JL· SOTW Columnist, Distinguished SOTW Member
Saxkat, looking at this, I'd say your teacher, who's job it is to help you sound and play better, may have a valid argument on points 1 through 3. If he is hearing your tone quality suffer when you use synthetic reeds, then he is right to ask you to use cane (assuming you actually sound better on cane). Where I think he is "wrong" is in bringing up what the pros use. A "name" pro player would probably sound good on most reeds, mpcs, horns, etc. They might not sound as good on one as another, but they'd still sound fine on most brands. So what a pro uses or doesn't use is not all that useful to you. What your teacher observes may be important so I wouldn't discount it entirely.

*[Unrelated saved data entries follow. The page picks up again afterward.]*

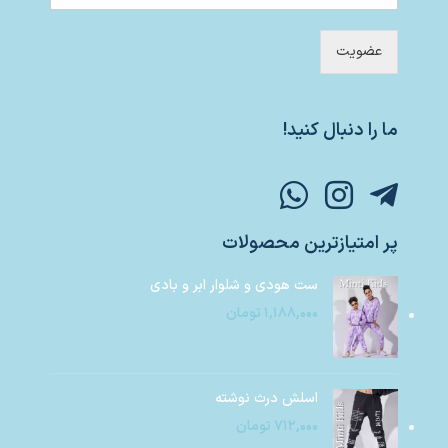
عضویت
ما را دنبال کنید!
پر امتیازترین محصولات
ست هودی و شلوار ابر و بادی
۱,۱۸۸,۰۰۰
تومان
اسلش درث نوشته
۷۱۲,۰۰۰
تومان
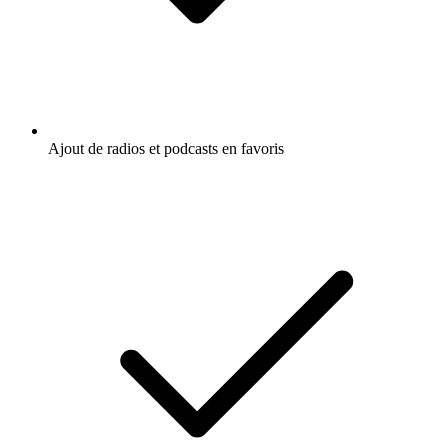
Ajout de radios et podcasts en favoris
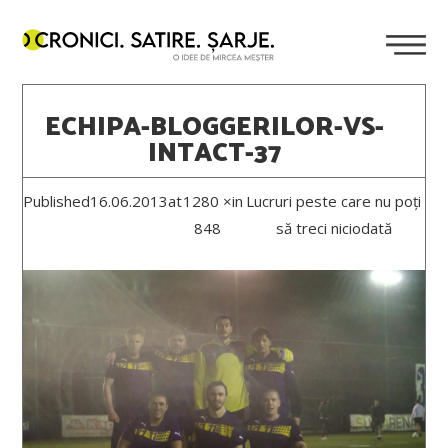
ECHIPA-BLOGGERILOR-VS-
INTACT-37
Published
16.06.2013
at
1280 ×
in
Lucruri peste care nu poți
848
să treci niciodată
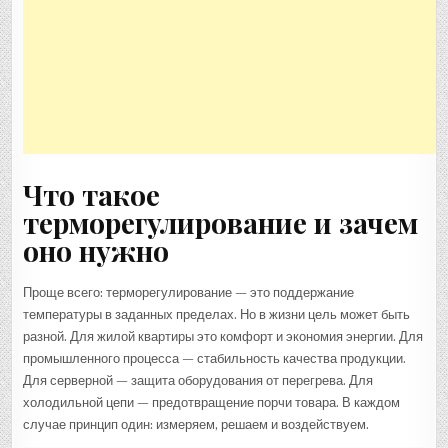
Что такое
терморегулирование и зачем
оно нужно
Проще всего: терморегулирование — это поддержание
температуры в заданных пределах. Но в жизни цель может быть
разной. Для жилой квартиры это комфорт и экономия энергии. Для
промышленного процесса — стабильность качества продукции.
Для серверной — защита оборудования от перегрева. Для
холодильной цепи — предотвращение порчи товара. В каждом
случае принцип один: измеряем, решаем и воздействуем.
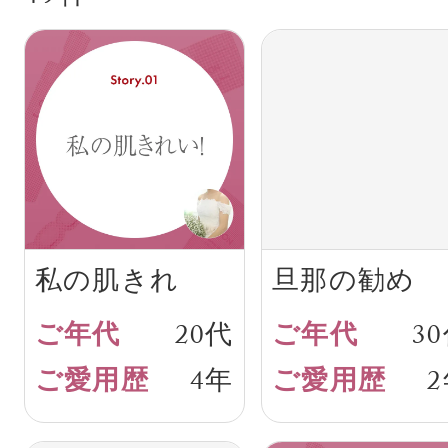
私の肌きれ
旦那の勧め
い！
20代
3
4年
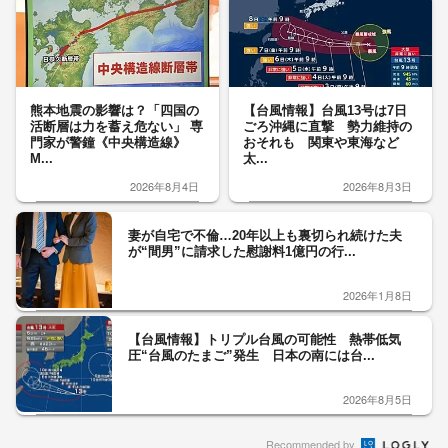
熊本地震の影響は？「四国の
【台風情報】台風13号は7日
活断層は力を蓄え危ない」 専
ごろ沖縄に直撃 勢力維持の
門家が警鐘《中央構造線》
おそれも 関東や東海など
M...
太...
2026年8月4日
2026年8月3日
妻が自宅で不倫…20年以上も裏切られ続けた夫
が“間男”に請求した慰謝料1億円の行...
2026年1月8日
【台風情報】トリプル台風の可能性 熱帯低気
圧“台風のたまご”発生 日本の南には台...
2026年8月5日
Recommended by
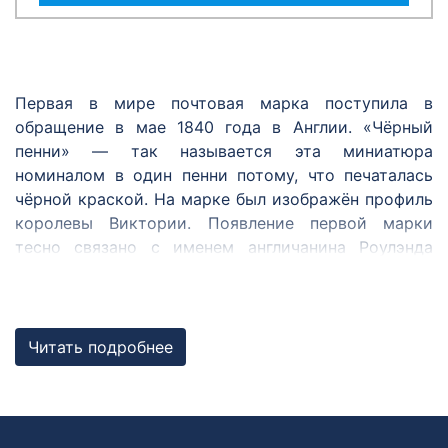
Первая в мире почтовая марка поступила в
обращение в мае 1840 года в Англии. «Чёрный
пенни» — так называется эта миниатюра
номиналом в один пенни потому, что печаталась
чёрной краской. На марке был изображён профиль
королевы Виктории. Появление первой марки
тесно связано с именем англичанина Роулэнда
Хилла. Он был одним из первых, кто предложил
ввести удобный и единый для всех способ оплаты
почтовой корреспонденции — знак с указанием
цены почтовой услуги, наклеивающийся на
Читать подробнее
конверт. И оказался первым, кому удалось идею,
витавшую в воздухе, воплотить в жизнь.
После Великобритании марки появились в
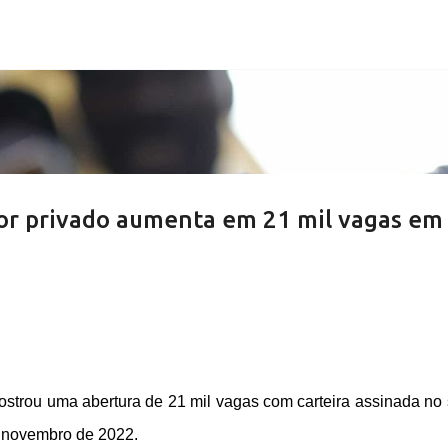
Pular para o conteúdo principal
or privado aumenta em 21 mil vagas em
ostrou uma abertura de 21 mil vagas com carteira assinada no 
m novembro de 2022.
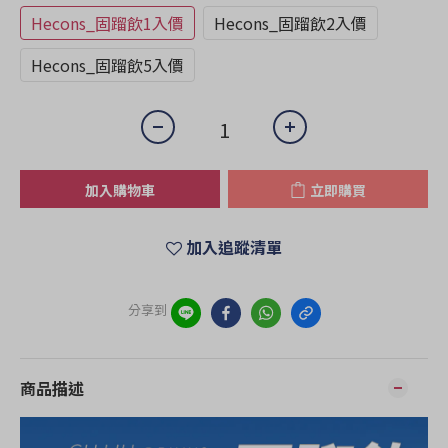
Hecons_固蹓飲1入價
Hecons_固蹓飲2入價
Hecons_固蹓飲5入價
加入購物車
立即購買
加入追蹤清單
分享到
商品描述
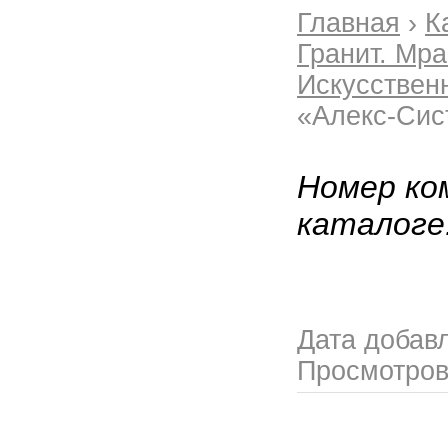
Главная
›
К
Гранит. Мр
Искусствен
«Алекс-Сис
Номер ко
каталоге
Дата добав
Просмотро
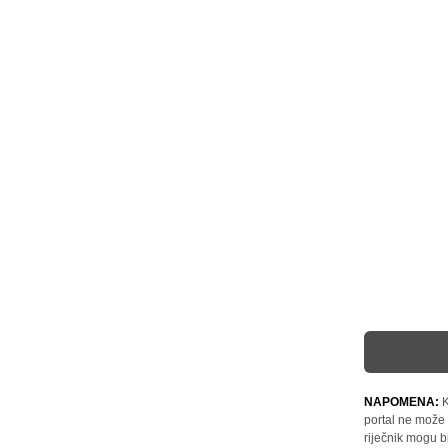
NAPOMENA:
K
portal ne može 
riječnik mogu b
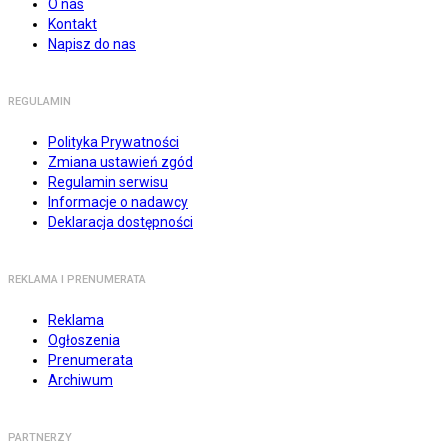
O nas
Kontakt
Napisz do nas
REGULAMIN
Polityka Prywatności
Zmiana ustawień zgód
Regulamin serwisu
Informacje o nadawcy
Deklaracja dostępności
REKLAMA I PRENUMERATA
Reklama
Ogłoszenia
Prenumerata
Archiwum
PARTNERZY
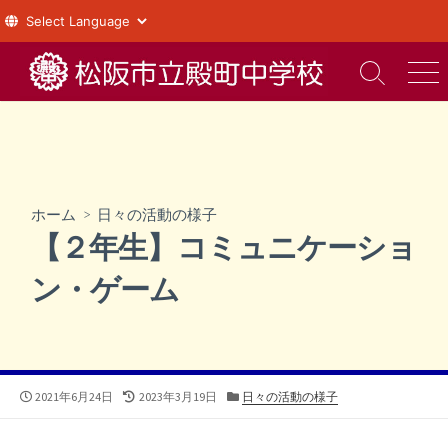
コ
ン
検
メ
索
ニ
テ
切
ュ
ン
り
ー
ツ
替
え
へ
ス
ホーム
>
日々の活動の様子
キ
【２年生】コミュニケーショ
ッ
プ
ン・ゲーム
公
最
カ
2021年6月24日
2023年3月19日
日々の活動の様子
開
終
テ
日
更
ゴ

Ultimately it will be your own decision, but I'd still take what your teacher says seriously, at least in the short term.saxkat said:(1) To his ears, the tone of the carbon fibers lacks focus, and is not centered enough;
(2) He describes the tone as being too thin and buzzy -- too-heavily weighted toward the higher partials, and light in the mid- and low-frequency harmonics which give fullness to the tone.
(3) He contends that current mouthpieces, including the one that I play on (Morgan Excalibur) were specifically designed to be played with cane reeds, and they do not respond in the same manner
with synthetic reeds. Hence, intonation suffers, particularly in the high register.
(4) He uses the fact that he doesn't know of any pros that play synthetics, as corroborating evidence that they are inferior to cane.
I've had the same experience as Razzy and some other posters here. I've tried synthetics, even thought for a while that I sounded better on them, then grew dissatisfied with my sound and the response of the synthetics and went back to cane.